I was so proud. Because even though it was half a joke, it’s a joke I “get” to make. It’s pretentious and silly as well. She saw right through the bullshit of it, as well as the privilege of it. Not a great example, but all of my children are at least aware that discussions can be had without defensiveness. Working on the grandchildren early as well.
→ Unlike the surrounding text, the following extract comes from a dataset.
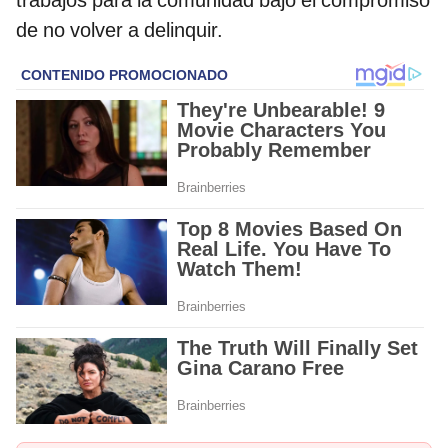
trabajos para la comunidad bajo el compromiso
de no volver a delinquir.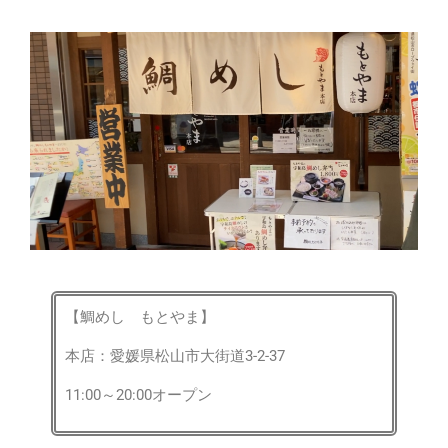
【鯛めし もとやま】
本店：愛媛県松山市大街道3-2-37
11:00～20:00オープン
Here at DU, I guess what we never know, is what’s on the other side of a key board. Not talking about trolls, but what causes the blind spots we as white people have, and ALL of us, myself included have blind spots when it comes to whiteness and race

struggle4progress

(118,196 posts)
11. People aren't taught history, Effie. They aren't taught to think critically
Tue May 8, 2018, 11:51 PM
May 2018

about how social groups produce and reproduce their mythologies and mass-consciousness. And there are always deliberate efforts to keep people ill-informed and chaotic in their thinking

When newcomers wanted the land here, they were pleased to discover that it was possessed by "ignorant savages" who needed to be pushed off it, so that the newcomers could make "wiser use" of it

When plantation holders learned that slaves wouldn't work without some being beaten as examples, America discovered the "problem" of "lazy n*****s." When chain-gangs rented from prisons replaced slaves, America discovered a new "problem": the abundance of "black criminals" who desperately "needed" to be arrested so they could be jailed and then put to work cheaply.

Tom Rinaldo

(22,911 posts)
13. I think the only two examples I can think of whites being "systematically" "discriminatined" against
Wed May 9, 2018, 08:14 AM
May 2018

can offer some insights for whites to what blacks routinely have faced since slavery was abolished. And I used quotation marks in the subject line intentionally because it is NOT the same thing. They are, "forced busing" and Affirmative Action programs. I supported both of these governmental policies, whether court mandated or legislatively initiated. They both are/were mandated social remedies to partially counter the effects of horrific ingrained and often government sanctioned and/or mandated wholesale discrimination of whole races of people over multiple generations. But because individual whites sometimes experienced a loss of choice, varying degrees of inconvenience (at times significant) and in some cases a loss of individual opportunity as a result of those programs, they often triggered off massive instances of white "backlash".

Yet the vast majority of whites lived in passive acceptance (if not outright approval) of laws and practices that restricted for a century or longer which races could live in which neighborhoods (either through neighborhood association bylaws, redlining, or violent intimidation) which schools they could attend, and even which occupations they could pursue (through membership restrictions for Trade Guilds etc.). But when their own white child could no longer attend the nearest neighborhood school due to integration mandates (which only rarely forced whites to be bused away from their own neighborhoods), or when it was possible that a black child might win admission to some school before a white child with similar qualifications because of the color of his/her skin, THEN some whites were ready to be up in arms over "discrimination".